## WORK ITEM
From the records, return each line that has the word "source" in it.

## Stored items

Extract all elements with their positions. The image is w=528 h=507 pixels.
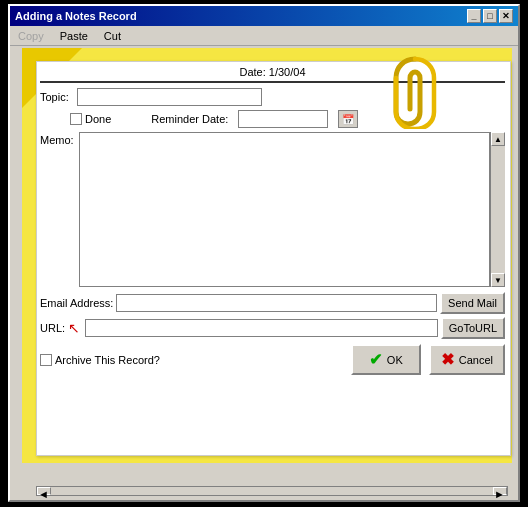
- topic-input[interactable]: [77, 88, 262, 106]
- cancel-label: Cancel: [459, 354, 493, 366]
- memo-scrollbar: ▲ ▼: [490, 132, 505, 287]
- memo-wrapper: ▲ ▼: [79, 132, 505, 287]
- topic-label: Topic:: [40, 91, 69, 103]
- scroll-left-button[interactable]: ◄: [37, 487, 51, 495]
- send-mail-button[interactable]: Send Mail: [440, 292, 505, 314]
- scroll-right-button[interactable]: ►: [493, 487, 507, 495]
- menu-cut[interactable]: Cut: [101, 29, 124, 43]
- menu-paste[interactable]: Paste: [57, 29, 91, 43]
- memo-input[interactable]: [79, 132, 490, 287]
- reminder-date-input[interactable]: [238, 110, 328, 128]
- ok-check-icon: ✔: [369, 350, 382, 369]
- memo-section: Memo: ▲ ▼: [40, 132, 505, 287]
- dialog-buttons: ✔ OK ✖ Cancel: [351, 344, 505, 375]
- date-value: 1/30/04: [269, 66, 306, 78]
- email-row: Email Address: Send Mail: [40, 292, 505, 314]
- window-title: Adding a Notes Record: [15, 10, 137, 22]
- title-bar-buttons: _ □ ✕: [467, 9, 513, 23]
- archive-label: Archive This Record?: [55, 354, 160, 366]
- calendar-icon: 📅: [342, 114, 354, 125]
- email-input[interactable]: [116, 294, 437, 312]
- ok-label: OK: [387, 354, 403, 366]
- calendar-button[interactable]: 📅: [338, 110, 358, 128]
- email-label: Email Address:: [40, 297, 113, 309]
- bottom-scrollbar: ◄ ►: [36, 486, 508, 496]
- cancel-button[interactable]: ✖ Cancel: [429, 344, 505, 375]
- archive-checkbox[interactable]: [40, 354, 52, 366]
- done-checkbox-label: Done: [70, 113, 111, 125]
- menu-bar: Copy Paste Cut: [10, 26, 518, 46]
- date-label: Date:: [239, 66, 265, 78]
- scroll-track: [491, 146, 505, 273]
- goto-url-button[interactable]: GoToURL: [441, 317, 505, 339]
- url-input[interactable]: [85, 319, 438, 337]
- memo-label: Memo:: [40, 132, 74, 287]
- bottom-actions: Archive This Record? ✔ OK ✖ Cancel: [40, 344, 505, 375]
- url-label: URL:: [40, 322, 65, 334]
- url-cursor-icon: ↖: [68, 321, 80, 335]
- close-button[interactable]: ✕: [499, 9, 513, 23]
- ok-button[interactable]: ✔ OK: [351, 344, 421, 375]
- paperclip-icon: [388, 54, 438, 124]
- url-row: URL: ↖ GoToURL: [40, 317, 505, 339]
- cancel-x-icon: ✖: [441, 350, 454, 369]
- scroll-down-button[interactable]: ▼: [491, 273, 505, 287]
- menu-copy[interactable]: Copy: [15, 29, 47, 43]
- minimize-button[interactable]: _: [467, 9, 481, 23]
- reminder-date-label: Reminder Date:: [151, 113, 228, 125]
- maximize-button[interactable]: □: [483, 9, 497, 23]
- main-window: Adding a Notes Record _ □ ✕ Copy Paste C…: [8, 4, 520, 502]
- done-checkbox[interactable]: [70, 113, 82, 125]
- scroll-up-button[interactable]: ▲: [491, 132, 505, 146]
- done-label: Done: [85, 113, 111, 125]
- archive-checkbox-label: Archive This Record?: [40, 354, 160, 366]
- title-bar: Adding a Notes Record _ □ ✕: [10, 6, 518, 26]
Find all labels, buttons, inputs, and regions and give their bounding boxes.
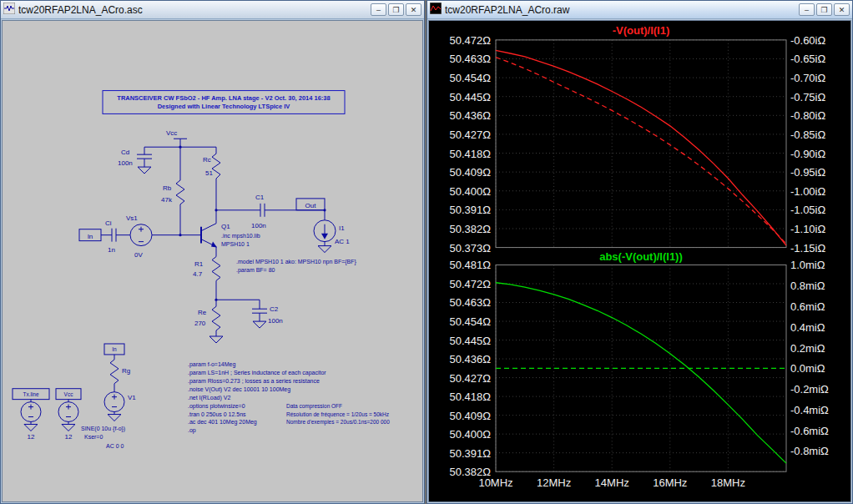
in-port-label: In [88, 233, 93, 240]
left-axis-tick-label: 50.454Ω [450, 315, 492, 328]
left-axis-tick-label: 50.382Ω [450, 223, 492, 235]
close-button[interactable]: ✕ [406, 3, 421, 16]
left-axis-tick-label: 50.400Ω [450, 428, 492, 441]
rb-name: Rb [163, 184, 172, 192]
component-re[interactable]: Re 270 [194, 299, 223, 343]
ltspice-waveform-icon[interactable] [430, 3, 442, 18]
maximize-button[interactable]: ❐ [388, 3, 404, 16]
window-controls: – ❐ ✕ [799, 3, 850, 16]
source-vcc[interactable]: Vcc 12 [56, 389, 81, 441]
left-axis-tick-label: 50.472Ω [450, 278, 492, 290]
ltspice-schematic-icon[interactable] [3, 3, 15, 18]
right-axis-tick-label: -0.6miΩ [790, 425, 829, 437]
left-axis-tick-label: 50.481Ω [450, 259, 492, 271]
note-samples: Nombre d'exemples = 20us/0.1ns=200 000 [286, 419, 390, 426]
v1-ac-spec: AC 0 0 [106, 443, 124, 449]
out-port-label: Out [305, 202, 317, 209]
v1-name: V1 [128, 394, 136, 401]
right-axis-tick-label: -0.2miΩ [790, 383, 829, 396]
note-resolution: Résolution de fréquence = 1/20us = 50kHz [286, 411, 389, 418]
window-controls: – ❐ ✕ [371, 3, 421, 16]
component-ci[interactable]: Ci 1n [101, 219, 130, 254]
schematic-titlebar[interactable]: tcw20RFAP2LNA_ACro.asc – ❐ ✕ [1, 1, 424, 19]
close-button[interactable]: ✕ [834, 3, 850, 16]
schematic-drawing[interactable]: TRANSCEIVER CW FSbO2 - HF Amp. LNA stage… [3, 21, 422, 501]
directive-param-rloss: .param Rloss=0.273 ; losses as a series … [188, 378, 320, 385]
right-axis-tick-label: 0.8miΩ [790, 280, 825, 292]
waveform-window[interactable]: tcw20RFAP2LNA_ACro.raw – ❐ ✕ 50.472Ω50.4… [426, 0, 853, 504]
plot-pane-1[interactable] [496, 40, 786, 248]
x-axis-tick-label: 14MHz [595, 476, 629, 489]
waveform-titlebar[interactable]: tcw20RFAP2LNA_ACro.raw – ❐ ✕ [427, 1, 852, 19]
right-axis-tick-label: 0.0miΩ [790, 362, 825, 375]
vcc-supply-node[interactable]: Vcc [144, 129, 216, 149]
right-axis-tick-label: -0.75iΩ [790, 91, 826, 103]
directive-param-fo: .param f-o=14Meg [188, 361, 235, 368]
vcc-label: Vcc [166, 129, 177, 137]
component-r1[interactable]: R1 4.7 [193, 257, 220, 300]
minimize-button[interactable]: – [799, 3, 815, 16]
directive-op: .op [188, 427, 196, 434]
maximize-button[interactable]: ❐ [816, 3, 832, 16]
x-axis-tick-label: 10MHz [478, 476, 512, 489]
model-line-2: .param BF= 80 [236, 267, 275, 274]
trace-magnitude-ohms [496, 283, 786, 463]
v1-kser-spec: Kser=0 [84, 434, 103, 440]
schematic-title-line2: Designed with Linear Technology LTSpice … [158, 103, 290, 110]
left-axis-tick-label: 50.409Ω [450, 410, 492, 422]
component-rc[interactable]: Rc 51 [203, 147, 220, 210]
c2-name: C2 [270, 305, 279, 313]
r1-value: 4.7 [193, 270, 203, 278]
out-port[interactable]: Out [296, 199, 325, 210]
vs1-value: 0V [134, 251, 143, 259]
component-rb[interactable]: Rb 47k [161, 147, 184, 234]
schematic-window[interactable]: tcw20RFAP2LNA_ACro.asc – ❐ ✕ TRANSCEIVER… [0, 0, 425, 504]
plot-pane-title-2[interactable]: abs(-V(out)/I(I1)) [599, 250, 683, 263]
model-directive-text[interactable]: .model MPSH10 1 ako: MPSH10 npn BF={BF} … [236, 259, 357, 274]
left-axis-tick-label: 50.427Ω [450, 372, 492, 385]
component-q1[interactable]: Q1 .inc mpsh10.lib MPSH10 1 [201, 210, 260, 257]
comment-notes[interactable]: Data compression OFF Résolution de fréqu… [286, 403, 390, 426]
r1-name: R1 [194, 260, 204, 268]
left-axis-tick-label: 50.445Ω [450, 335, 492, 347]
cd-name: Cd [121, 149, 129, 156]
component-c2[interactable]: C2 100n [216, 300, 283, 328]
tx-line-flag: Tx.line [23, 391, 39, 397]
schematic-header-box[interactable]: TRANSCEIVER CW FSbO2 - HF Amp. LNA stage… [103, 91, 345, 114]
right-axis-tick-label: -1.05iΩ [790, 204, 826, 216]
waveform-plot[interactable]: 50.472Ω50.463Ω50.454Ω50.445Ω50.436Ω50.42… [429, 21, 850, 501]
right-axis-tick-label: 1.0miΩ [790, 259, 825, 271]
c1-value: 100n [251, 222, 266, 229]
right-axis-tick-label: -1.10iΩ [790, 223, 826, 235]
right-axis-tick-label: -0.4miΩ [790, 404, 829, 416]
component-vs1[interactable]: Vs1 0V [126, 214, 201, 259]
in-port[interactable]: In [79, 229, 101, 241]
schematic-window-title: tcw20RFAP2LNA_ACro.asc [18, 4, 367, 16]
schematic-canvas[interactable]: TRANSCEIVER CW FSbO2 - HF Amp. LNA stage… [2, 20, 423, 502]
rb-value: 47k [161, 196, 172, 204]
right-axis-tick-label: -0.80iΩ [790, 109, 826, 122]
component-i1[interactable]: I1 AC 1 [314, 209, 350, 252]
right-axis-tick-label: -0.85iΩ [790, 129, 826, 141]
directive-param-ls: .param LS=1nH ; Series inductance of eac… [188, 370, 326, 376]
left-axis-tick-label: 50.436Ω [450, 353, 492, 365]
rg-name: Rg [122, 367, 130, 375]
left-axis-tick-label: 50.400Ω [450, 185, 492, 198]
source-v1[interactable]: In Rg V1 SINE(0 10u {f-o}) Kser=0 AC 0 0 [81, 344, 136, 449]
minimize-button[interactable]: – [371, 3, 386, 16]
source-tx-line[interactable]: Tx.line 12 [13, 389, 49, 441]
cd-value: 100n [118, 159, 133, 167]
trace-imaginary-part-iohms [496, 58, 786, 244]
i1-name: I1 [339, 224, 345, 232]
left-axis-tick-label: 50.445Ω [450, 91, 492, 103]
component-cd[interactable]: Cd 100n [118, 147, 152, 174]
vcc-flag: Vcc [64, 391, 74, 397]
plot-pane-title-1[interactable]: -V(out)/I(I1) [613, 24, 670, 37]
left-axis-tick-label: 50.391Ω [450, 204, 492, 216]
ci-name: Ci [105, 219, 112, 227]
right-axis-tick-label: -0.95iΩ [790, 166, 826, 179]
waveform-canvas[interactable]: 50.472Ω50.463Ω50.454Ω50.445Ω50.436Ω50.42… [428, 20, 851, 502]
left-axis-tick-label: 50.463Ω [450, 53, 492, 65]
ci-value: 1n [108, 246, 115, 254]
c1-name: C1 [255, 194, 265, 201]
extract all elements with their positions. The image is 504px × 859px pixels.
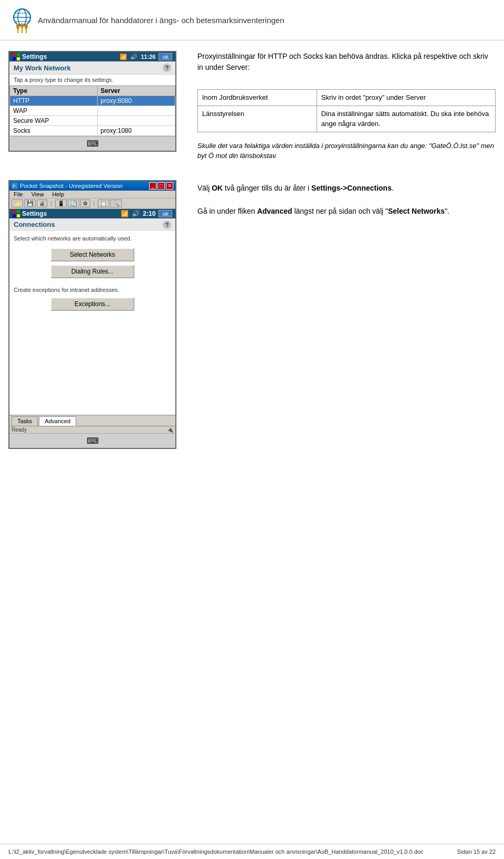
explanation-right-1: Skriv in ordet "proxy" under Server bbox=[317, 90, 495, 106]
device2-titlebar-left: Settings bbox=[13, 210, 47, 217]
device2-panel: P Pocket Snapshot - Unregistered Version… bbox=[8, 180, 187, 449]
device1-app-name: Settings bbox=[22, 53, 47, 60]
exceptions-button[interactable]: Exceptions... bbox=[50, 297, 134, 311]
device2-windows-icon bbox=[13, 210, 20, 217]
win-toolbar: 📁 💾 🖨 | 📱 🔄 ⚙ | 📋 🔍 bbox=[9, 198, 175, 209]
device2-keyboard[interactable]: ⌨ bbox=[9, 433, 175, 448]
toolbar-btn-3[interactable]: 🖨 bbox=[37, 200, 47, 207]
toolbar-btn-1[interactable]: 📁 bbox=[12, 200, 23, 207]
tab-tasks[interactable]: Tasks bbox=[12, 416, 38, 426]
explanation-row-2: Länsstyrelsen Dina inställningar sätts a… bbox=[198, 106, 496, 132]
connections-content: Select which networks are automatically … bbox=[9, 231, 175, 415]
device2-statusbar: Ready 🔌 bbox=[9, 426, 175, 433]
proxy-col-type: Type bbox=[10, 86, 98, 96]
win-controls: _ □ ✕ bbox=[149, 182, 173, 190]
device1-titlebar-left: Settings bbox=[13, 53, 47, 60]
proxy-type-socks: Socks bbox=[10, 126, 98, 136]
explanation-left-1: Inom Jordbruksverket bbox=[198, 90, 317, 106]
header-title: Användarmanual för handdatorer i ängs- o… bbox=[38, 16, 284, 25]
section2-sub-text: Gå in under fliken Advanced längst ner p… bbox=[197, 205, 449, 217]
svg-rect-19 bbox=[17, 210, 20, 213]
antenna-icon: 📶 bbox=[120, 54, 127, 60]
toolbar-btn-6[interactable]: ⚙ bbox=[80, 200, 90, 207]
section1-content: Settings 📶 🔊 11:26 ok My Work Network ? … bbox=[0, 40, 504, 172]
footer-spacer bbox=[0, 457, 504, 499]
proxy-row-http[interactable]: HTTP proxy:8080 bbox=[10, 96, 175, 106]
section1-text-panel: Proxyinställningar för HTTP och Socks ka… bbox=[197, 51, 496, 161]
device1-ok-button[interactable]: ok bbox=[159, 53, 172, 60]
device2-outer-window: P Pocket Snapshot - Unregistered Version… bbox=[8, 180, 176, 449]
toolbar-btn-2[interactable]: 💾 bbox=[24, 200, 36, 207]
toolbar-btn-8[interactable]: 🔍 bbox=[110, 200, 122, 207]
section2-text-panel: Välj OK två gånger tills du är åter i Se… bbox=[197, 180, 449, 449]
device1-header-bar: My Work Network ? bbox=[9, 61, 175, 75]
proxy-type-secure-wap: Secure WAP bbox=[10, 116, 98, 126]
pocket-snapshot-icon: P bbox=[12, 183, 18, 189]
device2-ok-button[interactable]: ok bbox=[159, 210, 172, 217]
logo-icon bbox=[6, 4, 38, 36]
device2-tabs: Tasks Advanced bbox=[9, 415, 175, 426]
win-outer-title: P Pocket Snapshot - Unregistered Version bbox=[12, 183, 123, 189]
device1-titlebar: Settings 📶 🔊 11:26 ok bbox=[9, 52, 175, 61]
device2-inner-titlebar: Settings 📶 🔊 2:10 ok bbox=[9, 209, 175, 218]
section1-intro-text: Proxyinställningar för HTTP och Socks ka… bbox=[197, 51, 496, 73]
proxy-server-socks: proxy:1080 bbox=[97, 126, 175, 136]
windows-flag-icon bbox=[13, 53, 20, 60]
menu-help[interactable]: Help bbox=[48, 191, 68, 198]
explanation-right-2: Dina inställningar sätts automatiskt. Du… bbox=[317, 106, 495, 132]
toolbar-btn-5[interactable]: 🔄 bbox=[68, 200, 79, 207]
svg-rect-20 bbox=[13, 214, 16, 217]
section1-italic-note: Skulle det vara felaktiga värden inställ… bbox=[197, 141, 496, 161]
device1-header-title: My Work Network bbox=[14, 64, 71, 72]
device2-antenna-icon: 📶 bbox=[121, 210, 129, 217]
svg-rect-18 bbox=[13, 210, 16, 213]
footer-row: L:\l2_aktiv_forvaltning\Egenutvecklade s… bbox=[8, 848, 496, 855]
win-outer-titlebar: P Pocket Snapshot - Unregistered Version… bbox=[9, 181, 175, 191]
explanation-left-2: Länsstyrelsen bbox=[198, 106, 317, 132]
connections-exceptions-label: Create exceptions for intranet addresses… bbox=[14, 287, 171, 293]
svg-rect-14 bbox=[13, 57, 16, 60]
device2-app-name: Settings bbox=[22, 210, 47, 217]
proxy-col-server: Server bbox=[97, 86, 175, 96]
device2-help-icon[interactable]: ? bbox=[163, 221, 171, 229]
toolbar-btn-4[interactable]: 📱 bbox=[55, 200, 67, 207]
explanation-table: Inom Jordbruksverket Skriv in ordet "pro… bbox=[197, 89, 496, 132]
menu-view[interactable]: View bbox=[27, 191, 48, 198]
footer-path: L:\l2_aktiv_forvaltning\Egenutvecklade s… bbox=[8, 848, 423, 855]
select-networks-button[interactable]: Select Networks bbox=[50, 248, 134, 261]
win-minimize-btn[interactable]: _ bbox=[149, 182, 156, 190]
tab-advanced[interactable]: Advanced bbox=[39, 416, 76, 426]
device2-speaker-icon: 🔊 bbox=[132, 210, 140, 217]
device2-connections-header: Connections ? bbox=[9, 218, 175, 231]
device1-keyboard[interactable]: ⌨ bbox=[9, 136, 175, 151]
connections-subtitle: Select which networks are automatically … bbox=[14, 235, 171, 242]
device1-subtitle: Tap a proxy type to change its settings. bbox=[9, 75, 175, 86]
page-footer: L:\l2_aktiv_forvaltning\Egenutvecklade s… bbox=[0, 844, 504, 859]
status-icon: 🔌 bbox=[167, 427, 173, 433]
device1-panel: Settings 📶 🔊 11:26 ok My Work Network ? … bbox=[8, 51, 187, 161]
speaker-icon: 🔊 bbox=[130, 54, 138, 60]
svg-rect-12 bbox=[13, 53, 16, 56]
toolbar-btn-7[interactable]: 📋 bbox=[98, 200, 109, 207]
proxy-server-http: proxy:8080 bbox=[97, 96, 175, 106]
win-close-btn[interactable]: ✕ bbox=[166, 182, 173, 190]
section2-main-text: Välj OK två gånger tills du är åter i Se… bbox=[197, 182, 449, 194]
device2-time: 2:10 bbox=[143, 210, 155, 217]
win-maximize-btn[interactable]: □ bbox=[158, 182, 165, 190]
menu-file[interactable]: File bbox=[9, 191, 27, 198]
svg-rect-15 bbox=[17, 57, 20, 60]
dialing-rules-button[interactable]: Dialing Rules... bbox=[50, 265, 134, 278]
help-icon[interactable]: ? bbox=[163, 64, 171, 72]
device1-time: 11:26 bbox=[141, 54, 155, 60]
proxy-server-secure-wap bbox=[97, 116, 175, 126]
device2-connections-title: Connections bbox=[14, 221, 55, 228]
proxy-row-socks[interactable]: Socks proxy:1080 bbox=[10, 126, 175, 136]
page-header: Användarmanual för handdatorer i ängs- o… bbox=[0, 0, 504, 40]
connections-exceptions-section: Create exceptions for intranet addresses… bbox=[14, 287, 171, 311]
proxy-row-secure-wap[interactable]: Secure WAP bbox=[10, 116, 175, 126]
svg-point-9 bbox=[20, 23, 24, 28]
footer-page: Sidan 15 av 22 bbox=[457, 848, 496, 855]
proxy-row-wap[interactable]: WAP bbox=[10, 106, 175, 116]
proxy-type-http: HTTP bbox=[10, 96, 98, 106]
svg-rect-13 bbox=[17, 53, 20, 56]
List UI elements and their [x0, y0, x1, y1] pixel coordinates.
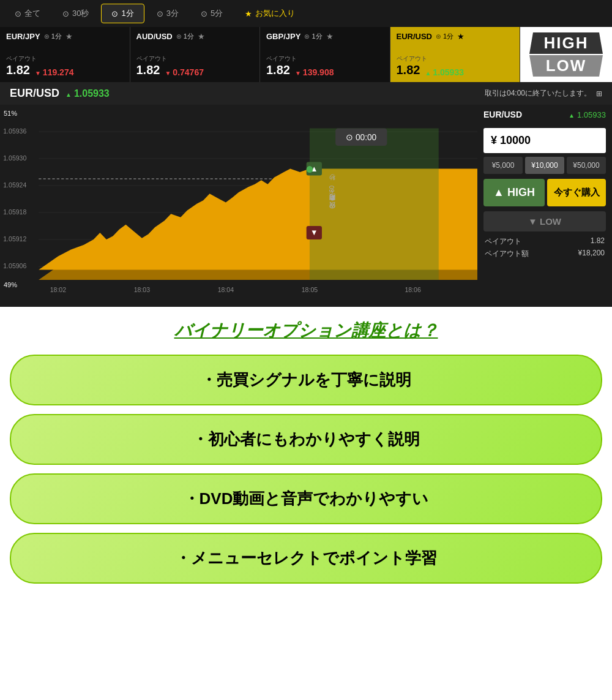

## RESULT OF THE TASK
source-vcc[interactable]: Vcc 12 [56, 389, 81, 441]
source-v1[interactable]: In Rg V1 SINE(0 10u {f-o}) Kser=0 AC 0 0 [81, 344, 136, 449]
source-tx-line[interactable]: Tx.line 12 [13, 389, 49, 441]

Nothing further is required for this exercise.